4.1            Use Case background

4.1.1      General TAPI considerations - Context

Initial TAPI deployments using TAPI 2.1.3 are applied to solutions where TAPI is feeding a controller, orchestrator or OSS etc. from a single context that is taking a view of the entire network for all layers.

4.1.2      Underlying behaviour

It is assumed that at start up the Controller will form the necessary full context and will initialize various streams. It is also assumed that the Controller will recover from any internal problems to ensure that the streams allow the client to achieve eventual consistency.

There are a number of critical behaviors assumed from the underlying system (essentially use cases for other components):

  • TAPI is fed from a reliable source that has necessary notifications and access to current state etc. (e.g., has alarm notifications).
    • I.e., the underlying system through the Controller to the NE is reliable (appropriate   pipelines etc) so that the Controller cannot lose eventual consistency with the NEs
    • The solution may use compacted stream in which case the compaction delay and tombstone retention are compatible with TAPI needs
  • The notifications are well behaved both at the NE level and within Controller, e.g., for alarms such that  
    • An alarm will have a defined active and a defined clear  
    • Only legal transitions (clear to active and active to clear etc.) are represented
  • If the resource is deconfigured/deleted a Tombstone will be logged for each dependent resource (e.g. alarm detector) related to the resource that was indicating active just prior to the deconfiguration/delet e ion.
  • If a circuit pack is configured the states of any dependent resources will be reported appropriately, e.g., if an alarm detector indicates active an active alarm records will be logged
  • If a circuit pack is deconfigured any dependent resource will be tombstoned, e.g., any dependent alarm detectors that are active will have Tombstones logged

4.2            Use Case Overview

This leads to a specific set of use cases. The first list of cases have not been expanded as they cover normal Controller behavior. The main focus here is the second list [A15] of use cases that correspond to TAPI interaction,

4.3            Building the TAPI stream on provider

  • The Controller (provider) initializes the streams
    1. E.g., connect to the relevant internal stream and aligns
  • The Controller reinitializes the stream after upgrade
  • The Controller recovers after internal loss
    1. Ideally the Controller would indicate potential loss of data on the stream (as a result of compaction and the need to resync due to tombstone retention time being exceeded). This is not covered by TAPI in 2.1.3.

Note that the stream should have the characteristics discussed in various sections earlier in this document.

4.4            The TAPI use cases [A16]

The following use cases are described briefly here and then illustrated in the sequence diagram.
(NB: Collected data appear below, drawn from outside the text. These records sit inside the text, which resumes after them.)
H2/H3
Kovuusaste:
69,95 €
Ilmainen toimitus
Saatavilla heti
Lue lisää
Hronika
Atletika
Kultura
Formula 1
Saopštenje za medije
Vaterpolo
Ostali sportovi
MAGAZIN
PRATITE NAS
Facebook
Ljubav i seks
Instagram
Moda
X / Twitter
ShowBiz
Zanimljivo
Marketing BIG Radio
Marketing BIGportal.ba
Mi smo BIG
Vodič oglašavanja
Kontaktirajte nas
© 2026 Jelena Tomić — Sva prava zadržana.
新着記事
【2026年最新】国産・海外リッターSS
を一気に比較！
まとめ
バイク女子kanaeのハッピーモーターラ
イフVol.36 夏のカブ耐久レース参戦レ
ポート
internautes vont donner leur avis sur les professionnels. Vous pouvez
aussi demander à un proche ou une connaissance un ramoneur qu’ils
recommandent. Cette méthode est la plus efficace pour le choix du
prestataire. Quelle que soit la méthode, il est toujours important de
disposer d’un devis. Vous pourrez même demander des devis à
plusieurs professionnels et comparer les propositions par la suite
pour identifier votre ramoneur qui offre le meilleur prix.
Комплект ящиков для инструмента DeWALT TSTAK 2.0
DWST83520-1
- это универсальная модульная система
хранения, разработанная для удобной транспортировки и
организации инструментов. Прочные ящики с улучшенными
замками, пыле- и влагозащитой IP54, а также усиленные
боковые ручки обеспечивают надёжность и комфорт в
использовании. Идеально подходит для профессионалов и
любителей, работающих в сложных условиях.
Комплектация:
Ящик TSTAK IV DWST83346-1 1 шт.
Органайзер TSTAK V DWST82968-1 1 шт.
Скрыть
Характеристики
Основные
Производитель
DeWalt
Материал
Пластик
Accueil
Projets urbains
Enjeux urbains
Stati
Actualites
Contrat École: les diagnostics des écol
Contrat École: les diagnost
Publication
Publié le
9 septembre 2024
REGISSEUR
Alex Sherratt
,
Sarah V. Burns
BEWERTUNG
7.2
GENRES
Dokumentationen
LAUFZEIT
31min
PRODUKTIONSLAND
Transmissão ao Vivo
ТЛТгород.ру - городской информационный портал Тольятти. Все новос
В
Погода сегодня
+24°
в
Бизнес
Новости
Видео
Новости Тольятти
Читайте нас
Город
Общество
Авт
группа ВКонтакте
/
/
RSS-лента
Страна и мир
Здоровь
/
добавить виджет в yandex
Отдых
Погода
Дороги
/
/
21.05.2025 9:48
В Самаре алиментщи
The use cases assume that Websockets over TCP is the chosen connection method

4.4.1      Connect to Stream and align - new client

The following activities are carried out (many asynchronously)

  • Connect and stream
    1. Acquire Auth Token
    2. Get connection information from available-stream retrieval
      • The supported-stream-type information will be used to interpret the available-stream information
      • The supported-stream-type will offer a Websockets option
    3. Use the provided endpoint URL to connect
    4. The client will connect with the null token to cause the provider to stream from the oldest record in the stream (offset zero)
    5. On connection both the client and provider stream processes are started, and the necessary communication is setup between client and provider
      • As a result, the pipeline is started
    6. The provider polls the appropriate log from offset zero filling the pipeline and responding to ongoing demand
    7. The client demands from the provider and buffers as appropriate
    8. The client store in a repository (e.g., Log, DB etc.)
    9. The client maintains a record of last commit
  • Send pong frame
    1. The client periodically sends a pong to keep the connection alive
  • Through the above activities the client works through the stream from initial record towards the the [A17] most recent record  
    1. Passing the tombstone retention "point"
      • It must take less than the tombstone retention period to reach the tombstone retention "point" in the log,
      • If it takes longer than the tombstone retention the connection will be dropped as Tombstones for records already read may have been missed
    2. Passing the compaction "point"  
      • From this point   onward the client will be getting a full view of changes
    3. Getting close to the head of the head
      • The client is well aligned with little lag

4.4.2      Steady state reception - well engineered client

The pipeline continues to operate with the client close to the most recent record

4.4.3      Event storm – bad day alarm example (or slow client)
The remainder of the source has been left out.